Ann Nash and Natalie Keene, the two little girls whose murders set the events of the novel in motion, are both found—months apart and in separate places—with all of their teeth pulled from their mouth. The violent and deliberate nature of the extractions, which would have required an enormous amount of force and dedication points (at least in the eyes of the investigators) to a large and disturbed suspect—a man, presumably, who wanted to defile and deform his victims in a grotesque way. Once the truth about the murders comes out, at the very end of the novel—after Adora has already been arrested for the crimes, when the truth about her Munchausen by Proxy murder of her daughter Marian is revealed and a pair of dainty pliers is found in her house—it comes to light that Adora’s thirteen-year-old daughter (and Camille’s own half-sister) Amma was actually the one responsible for the deaths of Natalie and Ann, as well as the violent tooth extractions. Amma, who has for a long while been obsessed with perfectly matching the details of her four-foot-tall dollhouse to the specifications of her mother’s own home, needed the girls’ teeth to detail the ivory floors of her mother’s bedroom. When Ann and Natalie, both of whom her mother had been tutoring and paying extra attention to, got on Amma’s nerves, she killed them and plucked their teeth from their dead mouths, all in service of her own project.
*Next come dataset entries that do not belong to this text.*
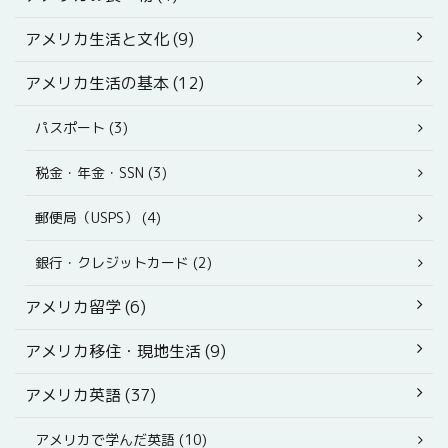
アメリカ生活と文化 (9)
アメリカ生活の基本 (12)
パスポート (3)
税金・年金・SSN (3)
郵便局（USPS） (4)
銀行・クレジットカード (2)
アメリカ留学 (6)
アメリカ移住・現地生活 (9)
アメリカ英語 (37)
アメリカで学んだ英語 (10)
The teeth, then, symbolize an overturning of femininity and the stereotypes of girlhood and womanhood. Because of the physical strength and emotional detachment officials decide must have been necessary for the murderer to remove the teeth, they focus only on male suspects, even throwing Natalie’s innocent brother John Keene into the mix. The detectives and policemen fail to believe that a woman could have been responsible for these crimes—let alone an “innocent” thirteen-year-old girl. Amma has proven herself to Camille to be a complicated figure whose femininity and innocence is largely a construct well before the shocking twist is revealed—Amma takes hard drugs, has sex with boys (and forces her friends to do the same), and dresses up like a little “doll” for Adora while putting on saucy outfits to go out on the town at night. Amma is both vulnerable to Adora’s ministrations and is complicit in them—even when her mother feeds her poisons that she knows will make her sick, Amma welcomes the concoctions, knowing that the bond between her and Adora will grow stronger the more readily she submits to her mother’s care. The teeth that Amma pulls from the mouths of her murder victims and then uses to decorate the floor of her dollhouse—a decidedly feminine and little-girlish project—are the most tangible symbol both of Amma’s rage and of her destruction of the expectations people have of women and little girls more specifically.
Teeth Quotes in Sharp Objects
"[Natalie] had serious problems. We looked for my earlobe, see if it could be stitched back on, but it was gone. I guess she swallowed it.” [Meredith] gave a laugh that sounded like the reverse of a gulp of air. ”I mostly just felt sorry for her.”
Lie.
“Ann, was she as bad?” I asked.
“Worse. There are people all over this town with her teeth marks in them. Your mother included.”
“What?” My hands began to sweat and the back of my neck went cold.
“Your mom was tutoring her and Ann didn’t understand. She completely lost it, pulled some of your momma’s hair out, and bit into her wrist. Hard. I think there had to be stitches.” Images of my mother’s thin arm caught between tiny teeth, Ann shaking her head like a dog, blood blossoming on my mother’s sleeve, on Ann’s lips. A scream, a release.
A little circle of jagged lines, and within, a ring of perfect skin.
“I was friends with them for a while,” she said finally, talking into her chest. “We had fun, running around in the woods. We were wild. We’d hurt things together. We killed a cat once. But then she”—as always Adora’s name went unsaid—“got all interested in them. I could never have anything to myself. They weren't my secrets anymore. They were always coming by the house. They started asking me questions about being sick. They were going to ruin everything. She didn't even realize it.” Amma rubbed her shorn hair harshly. “And why did Ann have to bite . . . her? I couldn’t stop thinking about it. Why Ann could bite her, and I couldn’t.”
She refused to say more, answered only in sighs and coughs. As for the teeth, she took the teeth only because she needed them. The dollhouse had to be perfect, just like everything else Amma loved.
I think there is more. Ann and Natalie died because Adora paid attention to them. Amma could only view it as a raw deal. Amma, who had allowed my mother to sicken her for so long.
Sometimes when you let people do things to you, you ’re really doing it to them. Amma controlled Adora by letting Adora sicken her. In return, she demanded uncontested love and loyalty. No other little girls allowed. For the same reasons she murdered Lily Burke. Because, Amma suspected, I liked her better.
You can come up with four thousand other guesses, of course, about why Amma did it. In the end, the fact remains: Amma enjoyed hurting. I like violence, she’d shrieked at me. I blame my mother. A child weaned on poison considers harm a comfort.